■ WORK TASK
The lines wanted are those from the one containing "Mask every instance of inferior" to the last line of the entries below; output them exactly, leaving out pictures.

■ RECORD EXCERPTS
----
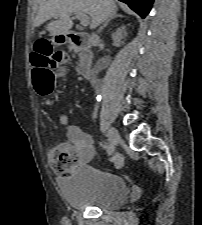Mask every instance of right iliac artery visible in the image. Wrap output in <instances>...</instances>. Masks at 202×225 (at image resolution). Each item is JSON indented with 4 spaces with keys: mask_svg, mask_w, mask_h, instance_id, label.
Here are the masks:
<instances>
[{
    "mask_svg": "<svg viewBox=\"0 0 202 225\" xmlns=\"http://www.w3.org/2000/svg\"><path fill=\"white\" fill-rule=\"evenodd\" d=\"M98 101H100V98L98 99ZM107 149H108V155H111L114 151V149L112 150V147L110 144H107Z\"/></svg>",
    "mask_w": 202,
    "mask_h": 225,
    "instance_id": "1",
    "label": "right iliac artery"
}]
</instances>
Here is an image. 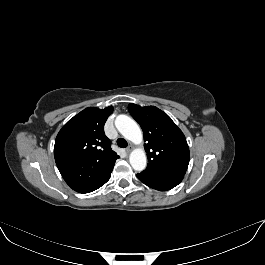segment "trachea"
Listing matches in <instances>:
<instances>
[{
    "label": "trachea",
    "instance_id": "trachea-1",
    "mask_svg": "<svg viewBox=\"0 0 265 265\" xmlns=\"http://www.w3.org/2000/svg\"><path fill=\"white\" fill-rule=\"evenodd\" d=\"M117 145L120 147V148H126L128 143L127 141L124 139V138H118L117 139Z\"/></svg>",
    "mask_w": 265,
    "mask_h": 265
}]
</instances>
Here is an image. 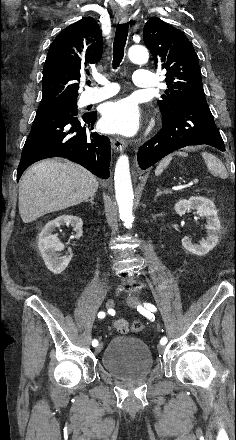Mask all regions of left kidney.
<instances>
[{"label": "left kidney", "mask_w": 236, "mask_h": 440, "mask_svg": "<svg viewBox=\"0 0 236 440\" xmlns=\"http://www.w3.org/2000/svg\"><path fill=\"white\" fill-rule=\"evenodd\" d=\"M174 209L180 216L193 209L200 216L206 217L207 225L205 228L208 236L200 242V245L192 243V240L185 236L182 239V245L186 250L195 255L204 256L218 244L221 224L216 207L210 199L202 196H192L189 200L178 201Z\"/></svg>", "instance_id": "obj_1"}]
</instances>
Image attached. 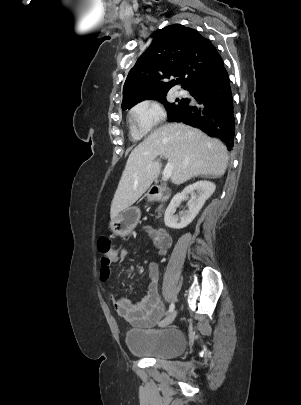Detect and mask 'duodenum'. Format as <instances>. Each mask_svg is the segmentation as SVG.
Segmentation results:
<instances>
[{
    "instance_id": "duodenum-1",
    "label": "duodenum",
    "mask_w": 301,
    "mask_h": 405,
    "mask_svg": "<svg viewBox=\"0 0 301 405\" xmlns=\"http://www.w3.org/2000/svg\"><path fill=\"white\" fill-rule=\"evenodd\" d=\"M171 192L168 188L162 186H153L148 192L147 197L150 199L151 205H156L157 203L165 202L169 199ZM158 239L157 244L160 246H167L170 244V237L164 229L157 230Z\"/></svg>"
}]
</instances>
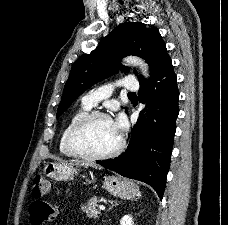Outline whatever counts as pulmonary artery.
I'll list each match as a JSON object with an SVG mask.
<instances>
[{
  "label": "pulmonary artery",
  "instance_id": "1",
  "mask_svg": "<svg viewBox=\"0 0 228 225\" xmlns=\"http://www.w3.org/2000/svg\"><path fill=\"white\" fill-rule=\"evenodd\" d=\"M122 80H135V75H122ZM114 84V83H110ZM115 90H140V81H119L115 83ZM108 85H100L99 89H95L94 92H89L81 98L83 105L90 108L95 107L106 95H101L102 93H108ZM109 93H112V90H109Z\"/></svg>",
  "mask_w": 228,
  "mask_h": 225
}]
</instances>
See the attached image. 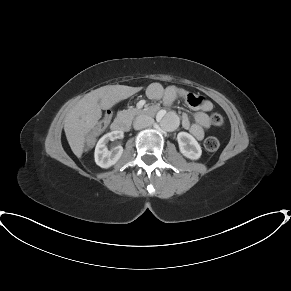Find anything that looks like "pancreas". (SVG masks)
<instances>
[{
	"mask_svg": "<svg viewBox=\"0 0 291 291\" xmlns=\"http://www.w3.org/2000/svg\"><path fill=\"white\" fill-rule=\"evenodd\" d=\"M140 113H141L140 110H138V109H136V108H131V109H128V110L120 111V112L118 113V117H119L120 119H124V120H129V121H131V120H133V118H134L136 115H138V114H140Z\"/></svg>",
	"mask_w": 291,
	"mask_h": 291,
	"instance_id": "1",
	"label": "pancreas"
}]
</instances>
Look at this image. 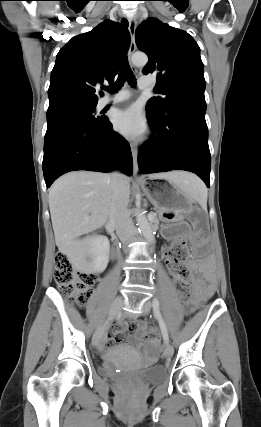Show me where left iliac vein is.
Segmentation results:
<instances>
[{
    "instance_id": "left-iliac-vein-1",
    "label": "left iliac vein",
    "mask_w": 261,
    "mask_h": 427,
    "mask_svg": "<svg viewBox=\"0 0 261 427\" xmlns=\"http://www.w3.org/2000/svg\"><path fill=\"white\" fill-rule=\"evenodd\" d=\"M151 307H152V303L150 300H146L142 304V310L145 314H148L150 312ZM173 353H174V349H173L172 345L167 342L165 345V350H164L165 356L170 358L173 356Z\"/></svg>"
}]
</instances>
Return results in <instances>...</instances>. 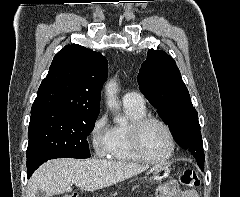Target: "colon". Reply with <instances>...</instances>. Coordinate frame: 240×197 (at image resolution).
<instances>
[{"mask_svg": "<svg viewBox=\"0 0 240 197\" xmlns=\"http://www.w3.org/2000/svg\"><path fill=\"white\" fill-rule=\"evenodd\" d=\"M181 183L187 188L191 189L192 187L200 185V178L198 173L194 170H184L180 176ZM170 189L166 186H162L159 189V194L162 197H165ZM63 197H78L76 194L64 195Z\"/></svg>", "mask_w": 240, "mask_h": 197, "instance_id": "5ec220e1", "label": "colon"}]
</instances>
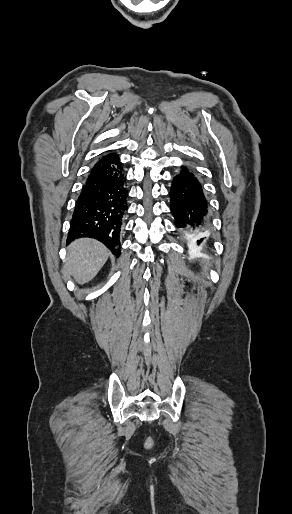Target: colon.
<instances>
[{
  "label": "colon",
  "mask_w": 292,
  "mask_h": 514,
  "mask_svg": "<svg viewBox=\"0 0 292 514\" xmlns=\"http://www.w3.org/2000/svg\"><path fill=\"white\" fill-rule=\"evenodd\" d=\"M153 445H154V440L151 436H149L145 441L144 447H145V449L150 450L153 448Z\"/></svg>",
  "instance_id": "1"
}]
</instances>
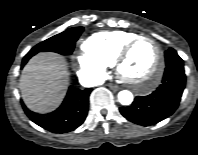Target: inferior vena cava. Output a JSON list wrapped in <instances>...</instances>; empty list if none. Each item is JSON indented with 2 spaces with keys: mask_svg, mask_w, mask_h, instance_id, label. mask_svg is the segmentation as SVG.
<instances>
[{
  "mask_svg": "<svg viewBox=\"0 0 198 155\" xmlns=\"http://www.w3.org/2000/svg\"><path fill=\"white\" fill-rule=\"evenodd\" d=\"M81 81L88 87L101 85L104 82L102 78H99L96 76H91V75L83 77V79Z\"/></svg>",
  "mask_w": 198,
  "mask_h": 155,
  "instance_id": "1",
  "label": "inferior vena cava"
}]
</instances>
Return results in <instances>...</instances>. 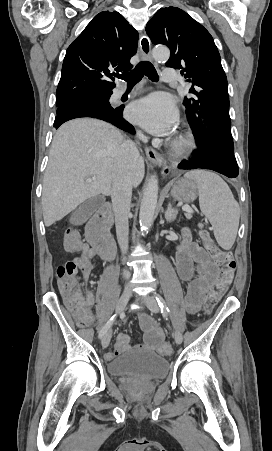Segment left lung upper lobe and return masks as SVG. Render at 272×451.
<instances>
[{
	"label": "left lung upper lobe",
	"mask_w": 272,
	"mask_h": 451,
	"mask_svg": "<svg viewBox=\"0 0 272 451\" xmlns=\"http://www.w3.org/2000/svg\"><path fill=\"white\" fill-rule=\"evenodd\" d=\"M153 44L167 45L171 55L167 67L181 69L192 83L185 98L187 120L194 126L200 147L219 146L234 153L229 116L227 78L220 54L210 33L183 10L159 9L146 25Z\"/></svg>",
	"instance_id": "5c2ea615"
}]
</instances>
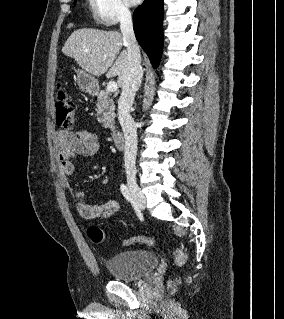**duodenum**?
Listing matches in <instances>:
<instances>
[{
  "mask_svg": "<svg viewBox=\"0 0 284 319\" xmlns=\"http://www.w3.org/2000/svg\"><path fill=\"white\" fill-rule=\"evenodd\" d=\"M111 135H112V140L114 145L118 148L121 149L125 145V137L124 134L118 130V129H112L111 130Z\"/></svg>",
  "mask_w": 284,
  "mask_h": 319,
  "instance_id": "410a0bca",
  "label": "duodenum"
}]
</instances>
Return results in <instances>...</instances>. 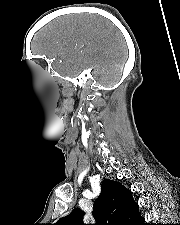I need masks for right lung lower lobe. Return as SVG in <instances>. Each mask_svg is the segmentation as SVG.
Returning a JSON list of instances; mask_svg holds the SVG:
<instances>
[{
    "label": "right lung lower lobe",
    "mask_w": 180,
    "mask_h": 225,
    "mask_svg": "<svg viewBox=\"0 0 180 225\" xmlns=\"http://www.w3.org/2000/svg\"><path fill=\"white\" fill-rule=\"evenodd\" d=\"M145 219L142 217L139 221V223H137V225H147L144 223Z\"/></svg>",
    "instance_id": "obj_1"
}]
</instances>
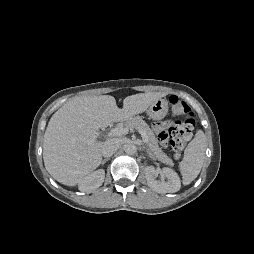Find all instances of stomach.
<instances>
[{"label":"stomach","instance_id":"0dacf381","mask_svg":"<svg viewBox=\"0 0 254 254\" xmlns=\"http://www.w3.org/2000/svg\"><path fill=\"white\" fill-rule=\"evenodd\" d=\"M168 112V102L165 99L156 100L148 109L147 114L153 120H162Z\"/></svg>","mask_w":254,"mask_h":254}]
</instances>
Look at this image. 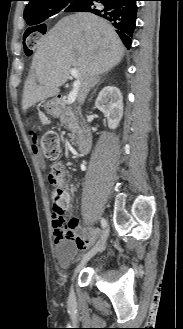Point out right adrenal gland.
I'll use <instances>...</instances> for the list:
<instances>
[{"label": "right adrenal gland", "instance_id": "right-adrenal-gland-1", "mask_svg": "<svg viewBox=\"0 0 183 329\" xmlns=\"http://www.w3.org/2000/svg\"><path fill=\"white\" fill-rule=\"evenodd\" d=\"M102 82H103V80H102V81H99V83H97L96 88L94 89L93 93L91 94V97H90V100H89V101H91L93 94H94V93L96 92V90H97V87H98Z\"/></svg>", "mask_w": 183, "mask_h": 329}]
</instances>
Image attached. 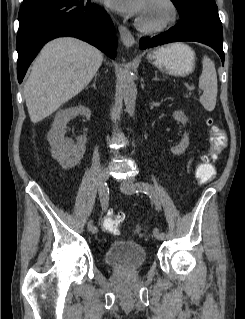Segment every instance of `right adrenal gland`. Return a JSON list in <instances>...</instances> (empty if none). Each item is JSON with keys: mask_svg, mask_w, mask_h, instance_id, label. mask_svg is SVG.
Listing matches in <instances>:
<instances>
[{"mask_svg": "<svg viewBox=\"0 0 245 319\" xmlns=\"http://www.w3.org/2000/svg\"><path fill=\"white\" fill-rule=\"evenodd\" d=\"M98 75H99V74H96V75H95L93 84L91 85V87H93L94 89H96V80H97V76H98Z\"/></svg>", "mask_w": 245, "mask_h": 319, "instance_id": "right-adrenal-gland-1", "label": "right adrenal gland"}]
</instances>
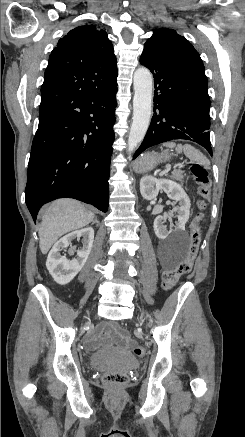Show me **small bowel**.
<instances>
[{"instance_id": "1", "label": "small bowel", "mask_w": 245, "mask_h": 437, "mask_svg": "<svg viewBox=\"0 0 245 437\" xmlns=\"http://www.w3.org/2000/svg\"><path fill=\"white\" fill-rule=\"evenodd\" d=\"M100 331L108 336L116 338L119 343L129 347L133 344L132 340L123 331H116L114 328L103 326Z\"/></svg>"}]
</instances>
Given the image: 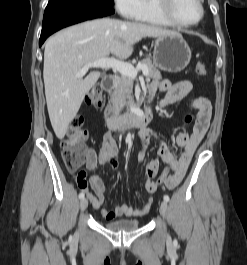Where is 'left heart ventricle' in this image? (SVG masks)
<instances>
[{
	"label": "left heart ventricle",
	"instance_id": "1",
	"mask_svg": "<svg viewBox=\"0 0 247 265\" xmlns=\"http://www.w3.org/2000/svg\"><path fill=\"white\" fill-rule=\"evenodd\" d=\"M173 12L180 21L191 23L199 18L200 7L197 0H175Z\"/></svg>",
	"mask_w": 247,
	"mask_h": 265
}]
</instances>
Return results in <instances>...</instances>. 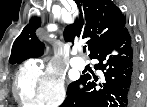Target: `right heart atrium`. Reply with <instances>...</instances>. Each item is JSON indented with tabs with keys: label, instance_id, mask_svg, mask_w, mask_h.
I'll return each instance as SVG.
<instances>
[{
	"label": "right heart atrium",
	"instance_id": "obj_1",
	"mask_svg": "<svg viewBox=\"0 0 147 107\" xmlns=\"http://www.w3.org/2000/svg\"><path fill=\"white\" fill-rule=\"evenodd\" d=\"M16 94L25 106H58L66 97L63 75L52 65L29 62L18 72Z\"/></svg>",
	"mask_w": 147,
	"mask_h": 107
}]
</instances>
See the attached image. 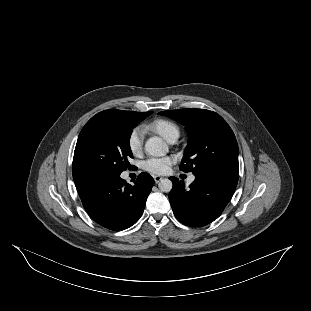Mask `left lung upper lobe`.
Returning a JSON list of instances; mask_svg holds the SVG:
<instances>
[{"label":"left lung upper lobe","mask_w":311,"mask_h":311,"mask_svg":"<svg viewBox=\"0 0 311 311\" xmlns=\"http://www.w3.org/2000/svg\"><path fill=\"white\" fill-rule=\"evenodd\" d=\"M183 124L189 143L180 170L194 175L219 169H239L238 144L226 121L205 109H179L159 112Z\"/></svg>","instance_id":"5c2ea615"}]
</instances>
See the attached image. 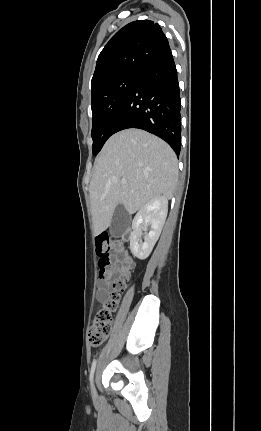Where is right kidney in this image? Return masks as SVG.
<instances>
[{"instance_id":"obj_1","label":"right kidney","mask_w":261,"mask_h":431,"mask_svg":"<svg viewBox=\"0 0 261 431\" xmlns=\"http://www.w3.org/2000/svg\"><path fill=\"white\" fill-rule=\"evenodd\" d=\"M167 212L168 199L164 196L150 200L139 210L133 219V232L130 235V249L134 256L144 260L150 255L161 234ZM148 226H150V230L142 242V230H147Z\"/></svg>"}]
</instances>
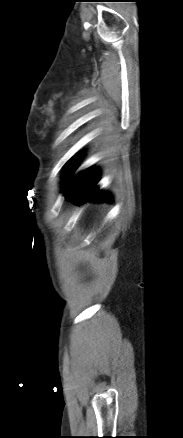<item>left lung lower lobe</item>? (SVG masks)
<instances>
[{
    "mask_svg": "<svg viewBox=\"0 0 183 438\" xmlns=\"http://www.w3.org/2000/svg\"><path fill=\"white\" fill-rule=\"evenodd\" d=\"M78 160L68 162L65 165V179L69 180L73 169L77 166ZM99 179V173L96 169L88 168L72 178L65 189V199L73 204H79L82 201L104 202L112 201L107 193L99 191L95 185Z\"/></svg>",
    "mask_w": 183,
    "mask_h": 438,
    "instance_id": "1",
    "label": "left lung lower lobe"
}]
</instances>
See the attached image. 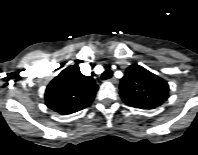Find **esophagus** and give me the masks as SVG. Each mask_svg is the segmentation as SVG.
I'll list each match as a JSON object with an SVG mask.
<instances>
[{
  "mask_svg": "<svg viewBox=\"0 0 198 155\" xmlns=\"http://www.w3.org/2000/svg\"><path fill=\"white\" fill-rule=\"evenodd\" d=\"M109 81L112 82V83H116L117 82L115 77L110 78Z\"/></svg>",
  "mask_w": 198,
  "mask_h": 155,
  "instance_id": "obj_1",
  "label": "esophagus"
}]
</instances>
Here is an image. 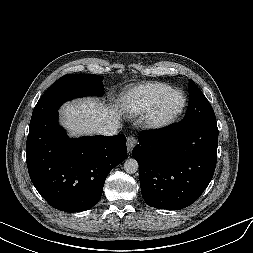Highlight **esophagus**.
I'll list each match as a JSON object with an SVG mask.
<instances>
[{
    "instance_id": "1",
    "label": "esophagus",
    "mask_w": 253,
    "mask_h": 253,
    "mask_svg": "<svg viewBox=\"0 0 253 253\" xmlns=\"http://www.w3.org/2000/svg\"><path fill=\"white\" fill-rule=\"evenodd\" d=\"M137 144V139L134 136H129L127 138V151L130 154L133 150V148L135 147V145Z\"/></svg>"
}]
</instances>
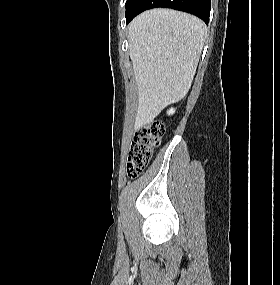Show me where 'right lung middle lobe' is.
Returning <instances> with one entry per match:
<instances>
[{
  "label": "right lung middle lobe",
  "instance_id": "dd1d6c3e",
  "mask_svg": "<svg viewBox=\"0 0 280 285\" xmlns=\"http://www.w3.org/2000/svg\"><path fill=\"white\" fill-rule=\"evenodd\" d=\"M140 0H127L125 7H126V17L129 16L136 8L137 4Z\"/></svg>",
  "mask_w": 280,
  "mask_h": 285
}]
</instances>
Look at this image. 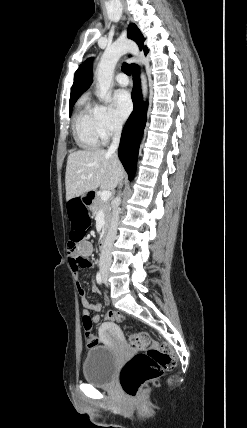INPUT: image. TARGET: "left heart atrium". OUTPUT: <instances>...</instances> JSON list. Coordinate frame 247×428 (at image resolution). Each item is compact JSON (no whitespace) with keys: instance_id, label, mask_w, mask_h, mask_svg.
Segmentation results:
<instances>
[{"instance_id":"left-heart-atrium-1","label":"left heart atrium","mask_w":247,"mask_h":428,"mask_svg":"<svg viewBox=\"0 0 247 428\" xmlns=\"http://www.w3.org/2000/svg\"><path fill=\"white\" fill-rule=\"evenodd\" d=\"M113 101L117 117L124 120L132 110V101L129 93L125 90H119L115 92Z\"/></svg>"}]
</instances>
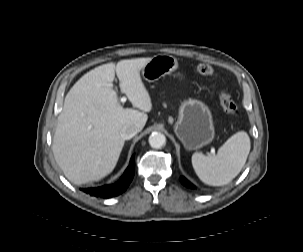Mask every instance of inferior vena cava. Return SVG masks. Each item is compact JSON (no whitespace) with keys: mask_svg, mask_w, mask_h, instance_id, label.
I'll return each instance as SVG.
<instances>
[{"mask_svg":"<svg viewBox=\"0 0 303 252\" xmlns=\"http://www.w3.org/2000/svg\"><path fill=\"white\" fill-rule=\"evenodd\" d=\"M137 132H138V129L135 126H124L120 130V135H121L122 139L129 140L132 137H134L137 134Z\"/></svg>","mask_w":303,"mask_h":252,"instance_id":"obj_1","label":"inferior vena cava"}]
</instances>
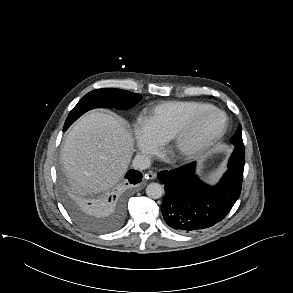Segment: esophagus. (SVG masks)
----
■ COMPLETED TASK
Mask every instance of inferior vena cava. Return SVG masks. Each item is compact JSON (no whitespace) with keys: mask_svg, mask_w, mask_h, instance_id, label.
I'll return each instance as SVG.
<instances>
[{"mask_svg":"<svg viewBox=\"0 0 303 252\" xmlns=\"http://www.w3.org/2000/svg\"><path fill=\"white\" fill-rule=\"evenodd\" d=\"M137 132H138V129L135 126H124L120 130V135H121L122 139L129 140L132 137H134L137 134Z\"/></svg>","mask_w":303,"mask_h":252,"instance_id":"obj_1","label":"inferior vena cava"}]
</instances>
Segment: esophagus. (SVG masks)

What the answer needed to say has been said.